Julio C. Pacheco

Seguro que a la mayoría nos gustaría terminar nuestros días de la mejor forma posible. Dejar al señor Matusalén, por su edad, en un mero aprendiz de vividor. De momento contra ese último acto no hay remedio. Por supuesto después de una vida plena, con plenas facultades, sin achaques y dejando lo de aquí lo mejor despachado que podamos. Y como en eso de diñarla nuestra inexperiencia vital propia es total, pues ya puestos en el último trance que nos pone la vida debería ser con el menor sufrimiento posible. La vida debería ser cómo un cuento que nos permitiera poder morir de un “chungo” repentino bailando “Paquito el Chocolatero” en una verbena, pegando el polvo de nuestra vida o simplemente de un ataque de risa. Pero no, no es un cuento y la hilaridad de “la guadaña” es nula.

Hace poco falleció el doctor Montes. Luis Montes fue el centro del caso de denuncias por sedaciones terminales irregulares en el hospital público Severo Ochoa de Leganés en el 2005. Tras ser suspendido de su cargo, castigado políticamente, finalmente su caso fue sobreseído. Eterno defensor del derecho a morir dignamente. En nuestra memoria colectiva todavía recordamos -los que vimos integra la grabación- casi media hora de la horrorosa agonía de Ramón Sampedro. Poca película y una sobredosis de realidad. Y cómo ellos miles de casos, mientras valientemente miramos para otro lado esperando que no nos toque a nosotros un padecimiento insufrible o una pavorosa enfermedad de final cierto. El catálogo es largo.

Se trata de un ejercicio de libertad personal. Tú decides y así no tienes que cargar a un tercero con la responsabilidad de tu propia determinación o lo contrario. Actualmente se puede hacer el denominado testamento vital, aunque no sé si como sociedad estamos preparados para afrontar abiertamente la eutanasia activa, consensuar y ser capaces de legislar al respecto. Una de las herramientas con las que cuentan actualmente los profesionales sanitarios en España es la sedación paliativa en los casos de pacientes terminales, y ésta tampoco llega con la misma intensidad ni operatividad a todos los rincones de nuestra nación.

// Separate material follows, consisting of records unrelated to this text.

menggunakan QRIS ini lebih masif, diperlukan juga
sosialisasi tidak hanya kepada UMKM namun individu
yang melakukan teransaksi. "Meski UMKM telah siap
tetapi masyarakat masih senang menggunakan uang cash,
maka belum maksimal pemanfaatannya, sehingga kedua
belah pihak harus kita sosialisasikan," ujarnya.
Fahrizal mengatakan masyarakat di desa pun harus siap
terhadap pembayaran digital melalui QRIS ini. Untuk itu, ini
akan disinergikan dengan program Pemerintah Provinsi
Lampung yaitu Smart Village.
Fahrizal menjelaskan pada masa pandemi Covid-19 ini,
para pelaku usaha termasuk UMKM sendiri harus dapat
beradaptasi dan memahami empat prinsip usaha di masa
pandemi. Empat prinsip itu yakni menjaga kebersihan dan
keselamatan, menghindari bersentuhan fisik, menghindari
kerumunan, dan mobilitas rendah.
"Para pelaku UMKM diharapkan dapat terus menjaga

Que nadie se equivoque, debe de ser una decisión libre y personal, justificada por un imperativo vital fatal. Respaldada por una legislación clara y asistida por profesionales que garanticen y auxilien en todo el proceso. Debe de ser un acto de conmiseración social voluntario. Se trata, en algunos casos, de hasta alargarle el proceso vital a alguna persona -que al ser diagnosticada- decide acabar con su vida antes de que no pueda hacerlo ella misma. Se trata de no comprometer penalmente por un acto de amor y humanidad a ningún ser querido, a ningún familiar, a ningún profesional sanitario... se trata de mucho más.

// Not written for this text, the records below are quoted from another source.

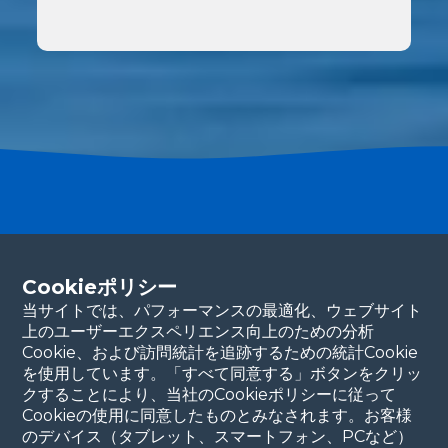
送信
パートナーになる
Cookieポリシー
連絡先の詳細をご記入ください。当チームが
すぐにご連絡いたします。ありがとうございます！
当サイトでは、パフォーマンスの最適化、ウェブサイト
上のユーザーエクスペリエンス向上のための分析
続ける
Cookie、および訪問統計を追跡するための統計Cookie
を使用しています。「すべて同意する」ボタンをクリッ
クすることにより、当社のCookieポリシーに従って
Cookieの使用に同意したものとみなされます。お客様
のデバイス（タブレット、スマートフォン、PCなど）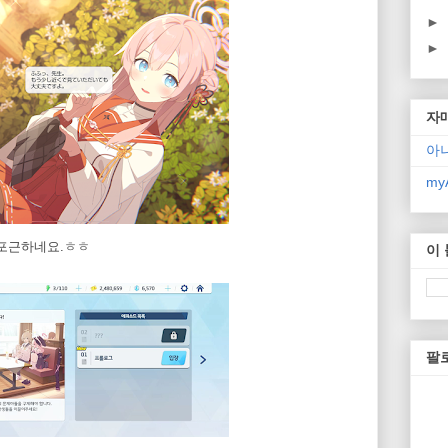
►
►
자
아
myA
 포근하네요.ㅎㅎ
이
팔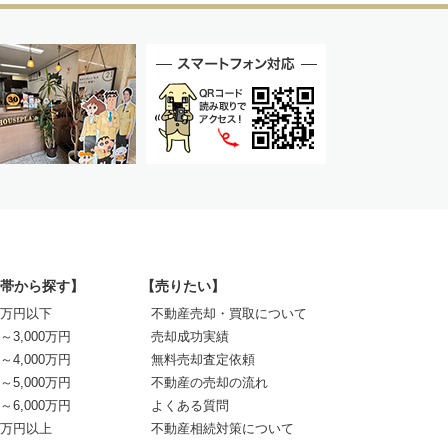
帯から探す】
【売りたい】
00万円以下
不動産売却・買取について
0～3,000万円
売却成功実績
0～4,000万円
無料売却査定依頼
0～5,000万円
不動産の売却の流れ
0～6,000万円
よくある質問
00万円以上
不動産相続対策について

Supongo que para afrontar este tema -como otros de tal importancia- se debe hacer de forma reflexionada, valiente, con grandes dosis de determinación, consenso y diálogo con los afectados y profesionales. Y con una infinita paciencia para recibir ataques de los credos religiosos que se alimentan de su ortodoxia para prohibir y castigar eternamente, para calificar de nazis, para acusar de querer acabar con enfermos, viejos y discapacitados. Los mismos a los que nunca les he escuchado la menor crítica sobre el ensañamiento terapéutico en los mismos casos. Puede que se acometa esta dramática situación o decidir dejar pendiente el asunto con eso que escuchamos no hace mucho: “No nos metamos en eso”. Espero que no quede todo en una evaluación política de lo más “adecuado” y dejar el tema en el tintero.

Independientemente del credo religioso, el ideario de cada uno y sus principios, prima la libertad individual. Ya sea para ir al séptimo cielo, condenarse eternamente, reencarnarse en lo que le toque o volver a la nada. O cómo lo definió el profesor Tierno Galván: “Emprender un viaje de destino incierto”.

Lo único bien cierto es que sea la suerte, sean los dioses, los demonios o el karma; nuestra bolita está dentro del bombo y mañana podemos ser tú o yo la persona elegida.